Sie gelten als die ersten Märtyrer, obwohl sie nie getauft wurden. Andere verehren sie als standhafte Glaubenszeugen, obwohl sie von Christus nie gehört hatten. Bis heute ranken sich viele Geschichten um die Opfer des Kindermords von Bethlehem, an die Protestanten und Katholiken am 28. Dezember erinnern. Jener Tag der Unschuldigen Kinder rückt einen Mann in den Mittelpunkt, der jahrhundertelang als Personifikation des Bösen galt.
König Herodes wirkte wie der Massenmörder aus dem Gruselkabinett. 14 000 Knaben habe er ermorden lassen, heißt es bei der griechisch-orthodoxen Kirche, 64 000 bei der syrischen. Mittelalterliche Autoren sprachen gar von weit über 100 000 Opfern. Weil Bethlehem aber keine Großstadt war und zudem nur wenig besiedelt, gehen die Bibelinterpreten der Gegenwart von maximal 50 getöteten Kindern aus.
Immer mehr Wissenschaftler aber vermuten, dass es den biblischen Kindermord gar nicht gegeben hat. Herodes ließ zwar seine zweite Frau ebenso hinrichten wie deren Großvater und drei seiner Söhne. Aber war Herodes überhaupt befugt, den Befehl zum Kindermord zu geben? Zwar war er „König der Juden“, zugleich aber von Rom abhängig. Ein Todesurteil hätte er anordnen können, aber keinen Massenmord, sagen Historiker. Auch seine Biografen erwähnen die Kindstötungen nicht.
Jähzorniger Schreihals
Flavius Josephus, der im ersten Jahrhundert lebende jüdische Historiker, skizzierte Herodes als einen jähzornigen und eitlen Schreihals, der sich noch im Alter die Haare färbte. Drei Eunuchen sollen Herodes als Kellner, Mundschenk und Bettenmacher gedient haben und als Zuträger aller Intrigen, die ihn immer wieder erzürnten.

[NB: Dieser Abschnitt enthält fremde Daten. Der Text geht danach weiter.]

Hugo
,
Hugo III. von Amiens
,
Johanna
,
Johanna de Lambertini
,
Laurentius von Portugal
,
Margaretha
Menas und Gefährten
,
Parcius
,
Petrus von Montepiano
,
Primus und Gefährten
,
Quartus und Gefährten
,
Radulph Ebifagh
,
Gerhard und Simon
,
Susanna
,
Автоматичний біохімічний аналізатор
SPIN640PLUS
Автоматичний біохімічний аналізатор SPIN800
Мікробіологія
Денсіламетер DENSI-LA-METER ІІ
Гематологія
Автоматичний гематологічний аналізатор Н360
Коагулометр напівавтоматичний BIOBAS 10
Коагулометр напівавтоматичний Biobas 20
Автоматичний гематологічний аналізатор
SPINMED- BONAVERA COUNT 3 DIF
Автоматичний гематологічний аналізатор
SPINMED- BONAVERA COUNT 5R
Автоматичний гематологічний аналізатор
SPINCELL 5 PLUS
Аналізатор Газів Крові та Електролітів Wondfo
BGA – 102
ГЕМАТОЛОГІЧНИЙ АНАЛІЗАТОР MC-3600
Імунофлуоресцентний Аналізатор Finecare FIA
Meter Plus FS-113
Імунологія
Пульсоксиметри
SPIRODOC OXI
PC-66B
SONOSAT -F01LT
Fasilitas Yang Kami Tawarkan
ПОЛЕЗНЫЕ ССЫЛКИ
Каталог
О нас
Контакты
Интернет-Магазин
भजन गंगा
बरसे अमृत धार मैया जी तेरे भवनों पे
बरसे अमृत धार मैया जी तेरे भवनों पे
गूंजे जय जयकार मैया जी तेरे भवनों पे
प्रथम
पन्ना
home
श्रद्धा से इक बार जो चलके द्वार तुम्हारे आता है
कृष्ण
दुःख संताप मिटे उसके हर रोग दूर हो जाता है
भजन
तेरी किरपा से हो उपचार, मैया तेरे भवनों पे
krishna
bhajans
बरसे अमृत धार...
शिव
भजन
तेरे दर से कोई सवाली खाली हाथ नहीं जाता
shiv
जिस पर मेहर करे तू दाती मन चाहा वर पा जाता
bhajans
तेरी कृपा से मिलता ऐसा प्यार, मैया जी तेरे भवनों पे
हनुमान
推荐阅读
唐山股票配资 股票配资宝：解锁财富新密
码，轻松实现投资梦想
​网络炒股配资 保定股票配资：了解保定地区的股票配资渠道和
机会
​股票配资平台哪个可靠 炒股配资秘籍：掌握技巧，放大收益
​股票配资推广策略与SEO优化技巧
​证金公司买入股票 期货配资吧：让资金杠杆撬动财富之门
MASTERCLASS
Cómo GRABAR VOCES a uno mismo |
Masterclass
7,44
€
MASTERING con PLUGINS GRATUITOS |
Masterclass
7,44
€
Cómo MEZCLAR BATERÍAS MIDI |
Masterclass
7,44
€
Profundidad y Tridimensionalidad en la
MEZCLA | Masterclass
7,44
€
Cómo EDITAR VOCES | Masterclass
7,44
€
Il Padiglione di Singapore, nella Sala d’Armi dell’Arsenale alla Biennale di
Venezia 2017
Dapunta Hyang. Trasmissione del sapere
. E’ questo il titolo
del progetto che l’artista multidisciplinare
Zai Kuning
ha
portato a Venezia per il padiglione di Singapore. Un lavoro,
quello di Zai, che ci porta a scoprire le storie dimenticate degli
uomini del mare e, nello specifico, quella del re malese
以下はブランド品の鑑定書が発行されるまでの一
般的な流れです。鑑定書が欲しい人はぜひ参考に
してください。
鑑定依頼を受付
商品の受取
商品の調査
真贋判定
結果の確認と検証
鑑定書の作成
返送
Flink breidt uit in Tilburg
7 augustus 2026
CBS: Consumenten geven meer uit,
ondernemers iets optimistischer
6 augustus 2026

Giftanschläge gehörten ebenso in seine Lebensgeschichte wie zehn Ehefrauen. Am Geschlechtsteil des todkranken Königs, der zuletzt nur noch stehend atmen konnte, machte der Biograf „ein eiterndes Geschwür, das Würmer hervorbrachte“, als gerechte Strafe für seine Missetaten aus. Vom Bethlehemitischen Kindermord aber ist auch bei Josephus keine Rede.
Einzige Quelle bleibt Matthäus, der in Mt 2,1-18 von der Huldigung der Magier, der Flucht Josefs und Marias nach Ägypten und dem Kindermord erzählt. „Als Herodes merkte“, heißt es dort, „dass ihn die Sterndeuter getäuscht hatten, wurde er sehr zornig“, und er ließ im Raum Bethlehem „alle Knaben bis zum Alter von zwei Jahren töten, genau der Zeit entsprechend, die er von den Sterndeutern erfahren hatte“.
Der Dichter Prudentius (348 bis etwa 410) bezeichnete die Tat als barbarisches Spektakel und die Getöteten als Blüte der Märtyrer, die „wie Knospen durch den Sturm abgeschlagen wurden“. Dass die Kinder nicht getauft waren, störte niemanden. Im Gegenteil: Im nordafrikanischen Karthago gab es Anfang des sechsten Jahrhunderts erstmals einen Gedenktag für die Getöteten im Anschluss an das Weihnachtsfest. Von dort verbreitete sich der Kult weiter nach Gallien.